TASK PROMPT :: Copy all entries verbatim and keep any pictures out of the copy.
*** Opening THE INPUT ***
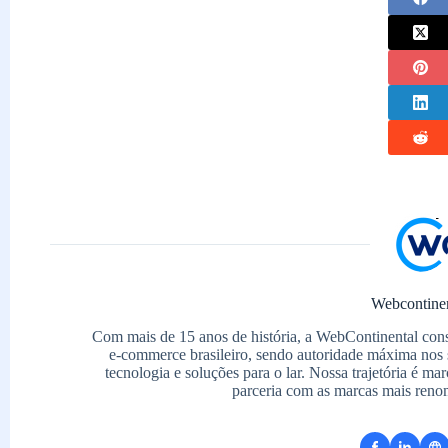
Webcontine
Com mais de 15 anos de história, a WebContinental con
e-commerce brasileiro, sendo autoridade máxima nos 
tecnologia e soluções para o lar. Nossa trajetória é m
parceria com as marcas mais reno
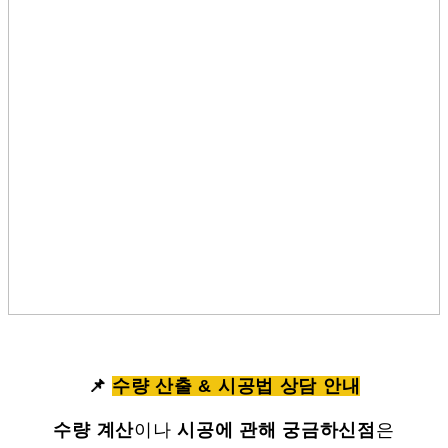
📌
수량 산출 & 시공법 상담 안내
수량 계산
이나
시공에 관해 궁금하신점
은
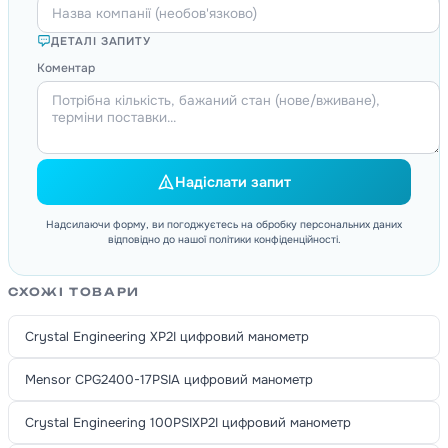
ДЕТАЛІ ЗАПИТУ
Коментар
Надіслати запит
Надсилаючи форму, ви погоджуєтесь на обробку персональних даних
відповідно до нашої політики конфіденційності.
СХОЖІ ТОВАРИ
Crystal Engineering XP2I цифровий манометр
Mensor CPG2400-17PSIA цифровий манометр
Crystal Engineering 100PSIXP2I цифровий манометр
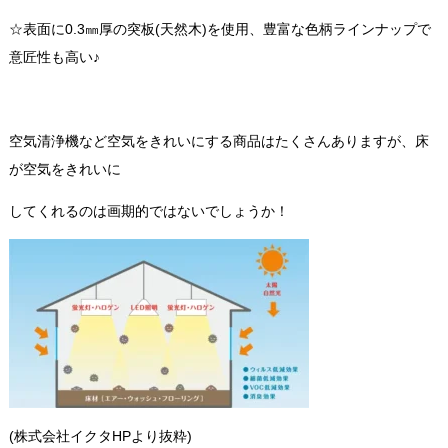
☆表面に0.3㎜厚の突板(天然木)を使用、豊富な色柄ラインナップで
意匠性も高い♪
空気清浄機など空気をきれいにする商品はたくさんありますが、床
が空気をきれいに
してくれるのは画期的ではないでしょうか！
(株式会社イクタHPより抜粋)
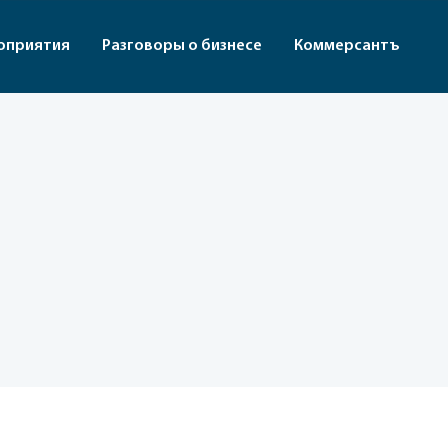
оприятия
Разговоры о бизнесе
Коммерсантъ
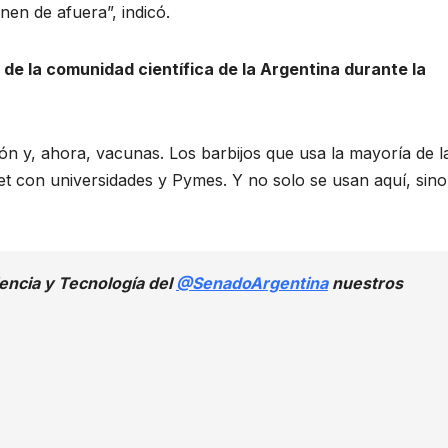
en de afuera”, indicó.
 de la comunidad científica de la Argentina durante la
ión y, ahora, vacunas. Los barbijos que usa la mayoría de l
et con universidades y Pymes. Y no solo se usan aquí, sin
encia y Tecnología del
@SenadoArgentina
nuestros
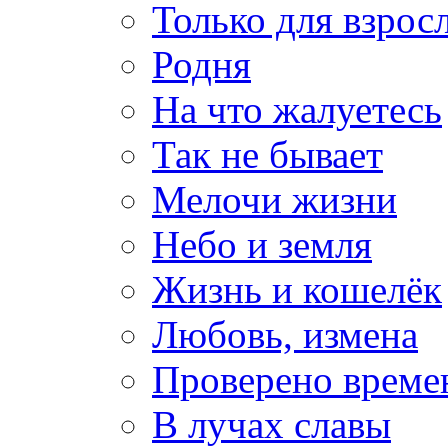
Только для взрос
Родня
На что жалуетесь
Так не бывает
Мелочи жизни
Небо и земля
Жизнь и кошелёк
Любовь, измена
Проверено време
В лучах славы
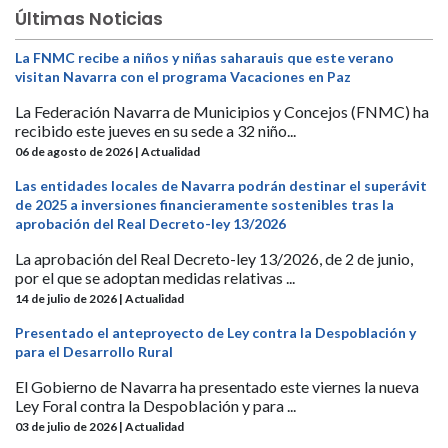
Últimas Noticias
La FNMC recibe a niños y niñas saharauis que este verano
visitan Navarra con el programa Vacaciones en Paz
La Federación Navarra de Municipios y Concejos (FNMC) ha
recibido este jueves en su sede a 32 niño...
06 de agosto de 2026 | Actualidad
Las entidades locales de Navarra podrán destinar el superávit
de 2025 a inversiones financieramente sostenibles tras la
aprobación del Real Decreto-ley 13/2026
La aprobación del Real Decreto-ley 13/2026, de 2 de junio,
por el que se adoptan medidas relativas ...
14 de julio de 2026 | Actualidad
Presentado el anteproyecto de Ley contra la Despoblación y
para el Desarrollo Rural
El Gobierno de Navarra ha presentado este viernes la nueva
Ley Foral contra la Despoblación y para ...
03 de julio de 2026 | Actualidad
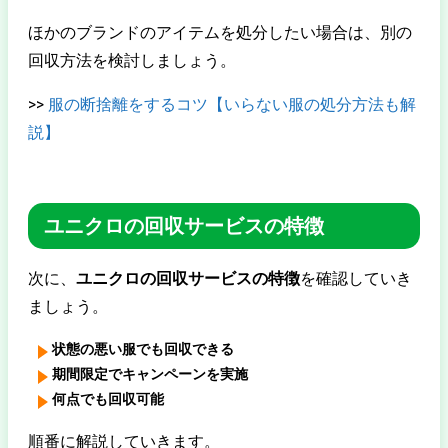
ほかのブランドのアイテムを処分したい場合は、別の
回収方法を検討しましょう。
>>
服の断捨離をするコツ【いらない服の処分方法も解
説】
ユニクロの回収サービスの特徴
次に、
ユニクロの回収サービスの特徴
を確認していき
ましょう。
状態の悪い服でも回収できる
期間限定でキャンペーンを実施
何点でも回収可能
順番に解説していきます。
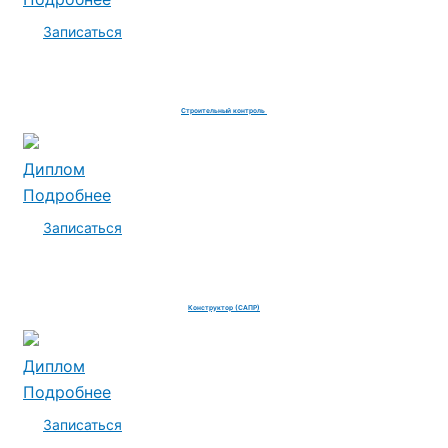
Записаться
Строительный контроль
Диплом
Подробнее
Записаться
Конструктор (САПР)
Диплом
Подробнее
Записаться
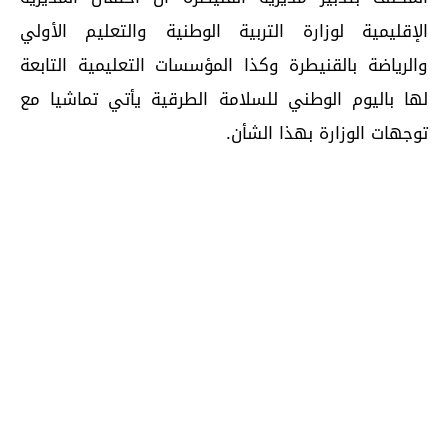
الإقليمية لوزارة التربية الوطنية والتعليم الأولي
والرياضة بالقنيطرة وكذا المؤسسات التعليمية التابعة
لها باليوم الوطني للسلامة الطرقية يأتي تماشيا مع
توجهات الوزارة بهذا الشأن.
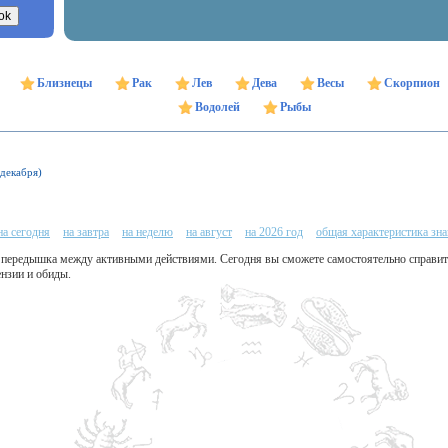
Близнецы
Рак
Лев
Дева
Весы
Скорпион
Водолей
Рыбы
 декабря)
на сегодня
на завтра
на неделю
на август
на 2026 год
общая характеристика зна
 передышка между активными действиями. Сегодня вы сможете самостоятельно справить
ензии и обиды.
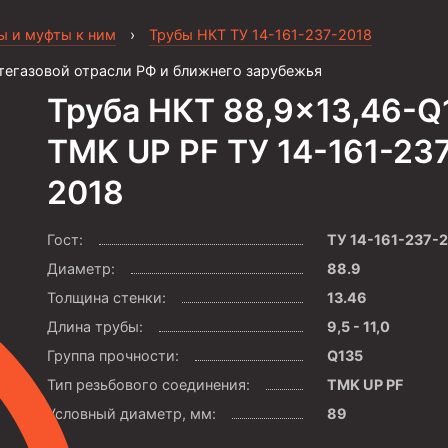
ы и муфты к ним
›
Трубы НКТ ТУ 14-161-237-2018
тегазовой отрасли РФ и ближнего зарубежья
Труба НКТ 88,9×13,46-Q
TMK UP PF ТУ 14-161-23
2018
Гост:
ТУ 14-161-237-
Диаметр:
88.9
Толщина стенки:
13.46
Длина трубы:
9,5 - 11,0
Группа прочности:
Q135
Тип резьбового соединения:
TMK UP PF
Условный диаметр, мм:
89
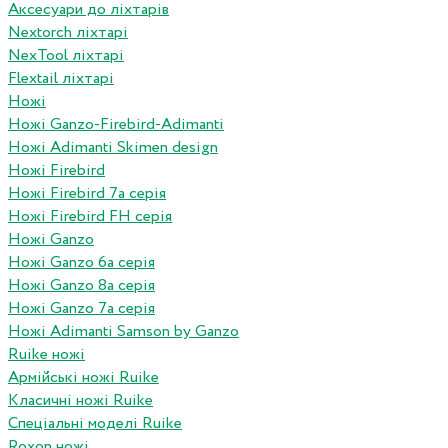
Аксесуари до ліхтарів
Nextorch ліхтарі
NexTool ліхтарі
Flextail ліхтарі
Ножі
Ножі Ganzo-Firebird-Adimanti
Ножі Adimanti Skimen design
Ножі Firebird
Ножі Firebird 7а серія
Ножі Firebird FH серія
Ножі Ganzo
Ножі Ganzo 6а серія
Ножі Ganzo 8а серія
Ножі Ganzo 7а серія
Ножі Adimanti Samson by Ganzo
Ruike ножі
Армійські ножі Ruike
Класичні ножі Ruike
Спеціальні моделі Ruike
Roxon ножi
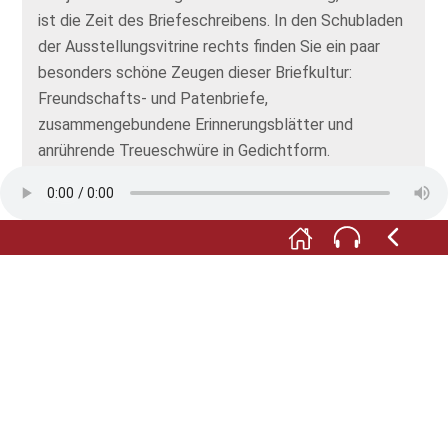
ist die Zeit des Briefeschreibens. In den Schubladen
der Ausstellungsvitrine rechts finden Sie ein paar
besonders schöne Zeugen dieser Briefkultur:
Freundschafts- und Patenbriefe,
zusammengebundene Erinnerungsblätter und
anrührende Treueschwüre in Gedichtform.
Finden Sie den Freundschaftsbrief mit dem
herzergreifenden Text und dem geflochtenen Herz
aus Haaren in einer Schublade?
In der Vitrine darüber: das etwas verhärmte Ehepaar
aus Porzellan gehört ebenfalls zu der
biedermeierlichen Briefkultur: In den beiden Alten
sind nämlich wichtige Schreibutensilien versteckt!
Man braucht nur die Mütze bzw. Haube abzunehmen,
um an Tinte und Sand heranzukommen.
*** Closing THE INPUT ***
RESPONSE TO THE TASK ::
Webcontine
Com mais de 15 anos de história, a WebContinental con
e-commerce brasileiro, sendo autoridade máxima nos 
tecnologia e soluções para o lar. Nossa trajetória é m
parceria com as marcas mais reno
📌
수량 산출 & 시공법 상담 안내
수량 계산
이나
시공에 관해 궁금하신점
은
ДЕТАЛІ ЗАПИТУ
Коментар
Надіслати запит
Надсилаючи форму, ви погоджуєтесь на обробку персональних даних
відповідно до нашої політики конфіденційності.
СХОЖІ ТОВАРИ
Crystal Engineering XP2I цифровий манометр
Mensor CPG2400-17PSIA цифровий манометр
Crystal Engineering 100PSIXP2I цифровий манометр
☆表面に0.3㎜厚の突板(天然木)を使用、豊富な色柄ラインナップで
意匠性も高い♪
空気清浄機など空気をきれいにする商品はたくさんありますが、床
が空気をきれいに
してくれるのは画期的ではないでしょうか！
(株式会社イクタHPより抜粋)
оприятия
Разговоры о бизнесе
Коммерсантъ
en de afuera”, indicó.
 de la comunidad científica de la Argentina durante la
ión y, ahora, vacunas. Los barbijos que usa la mayoría de l
et con universidades y Pymes. Y no solo se usan aquí, sin
encia y Tecnología del
@SenadoArgentina
nuestros
Только для взрос
Родня
На что жалуетесь
Так не бывает
Мелочи жизни
Небо и земля
Жизнь и кошелёк
Любовь, измена
Проверено време
В лучах славы
Últimas Noticias
La FNMC recibe a niños y niñas saharauis que este verano
visitan Navarra con el programa Vacaciones en Paz
La Federación Navarra de Municipios y Concejos (FNMC) ha
recibido este jueves en su sede a 32 niño...
06 de agosto de 2026 | Actualidad
Las entidades locales de Navarra podrán destinar el superávit
de 2025 a inversiones financieramente sostenibles tras la
aprobación del Real Decreto-ley 13/2026
La aprobación del Real Decreto-ley 13/2026, de 2 de junio,
por el que se adoptan medidas relativas ...
14 de julio de 2026 | Actualidad
Presentado el anteproyecto de Ley contra la Despoblación y
para el Desarrollo Rural
El Gobierno de Navarra ha presentado este viernes la nueva
Ley Foral contra la Despoblación y para ...
03 de julio de 2026 | Actualidad
ほかのブランドのアイテムを処分したい場合は、別の
回収方法を検討しましょう。
>>
服の断捨離をするコツ【いらない服の処分方法も解
説】
ユニクロの回収サービスの特徴
次に、
ユニクロの回収サービスの特徴
を確認していき
ましょう。
状態の悪い服でも回収できる
期間限定でキャンペーンを実施
何点でも回収可能
順番に解説していきます。
Записаться
Строительный контроль
Диплом
Подробнее
Записаться
Конструктор (САПР)
Диплом
Подробнее
Записаться
الإقليمية لوزارة التربية الوطنية والتعليم الأولي
والرياضة بالقنيطرة وكذا المؤسسات التعليمية التابعة
لها باليوم الوطني للسلامة الطرقية يأتي تماشيا مع
توجهات الوزارة بهذا الشأن.
Близнецы
Рак
Лев
Дева
Весы
Скорпион
Водолей
Рыбы
 декабря)
на сегодня
на завтра
на неделю
на август
на 2026 год
общая характеристика зна
 передышка между активными действиями. Сегодня вы сможете самостоятельно справить
ензии и обиды.
ы и муфты к ним
›
Трубы НКТ ТУ 14-161-237-2018
тегазовой отрасли РФ и ближнего зарубежья
Труба НКТ 88,9×13,46-Q
TMK UP PF ТУ 14-161-23
2018
Гост:
ТУ 14-161-237-
Диаметр:
88.9
Толщина стенки:
13.46
Длина трубы:
9,5 - 11,0
Группа прочности:
Q135
Тип резьбового соединения:
TMK UP PF
Условный диаметр, мм:
89
Аксесуари до ліхтарів
Nextorch ліхтарі
NexTool ліхтарі
Flextail ліхтарі
Ножі
Ножі Ganzo-Firebird-Adimanti
Ножі Adimanti Skimen design
Ножі Firebird
Ножі Firebird 7а серія
Ножі Firebird FH серія
Ножі Ganzo
Ножі Ganzo 6а серія
Ножі Ganzo 8а серія
Ножі Ganzo 7а серія
Ножі Adimanti Samson by Ganzo
Ruike ножі
Армійські ножі Ruike
Класичні ножі Ruike
Спеціальні моделі Ruike
Roxon ножi
ist die Zeit des Briefeschreibens. In den Schubladen
der Ausstellungsvitrine rechts finden Sie ein paar
besonders schöne Zeugen dieser Briefkultur:
Freundschafts- und Patenbriefe,
zusammengebundene Erinnerungsblätter und
anrührende Treueschwüre in Gedichtform.
Finden Sie den Freundschaftsbrief mit dem
herzergreifenden Text und dem geflochtenen Herz
aus Haaren in einer Schublade?
In der Vitrine darüber: das etwas verhärmte Ehepaar
aus Porzellan gehört ebenfalls zu der
biedermeierlichen Briefkultur: In den beiden Alten
sind nämlich wichtige Schreibutensilien versteckt!
Man braucht nur die Mütze bzw. Haube abzunehmen,
um an Tinte und Sand heranzukommen.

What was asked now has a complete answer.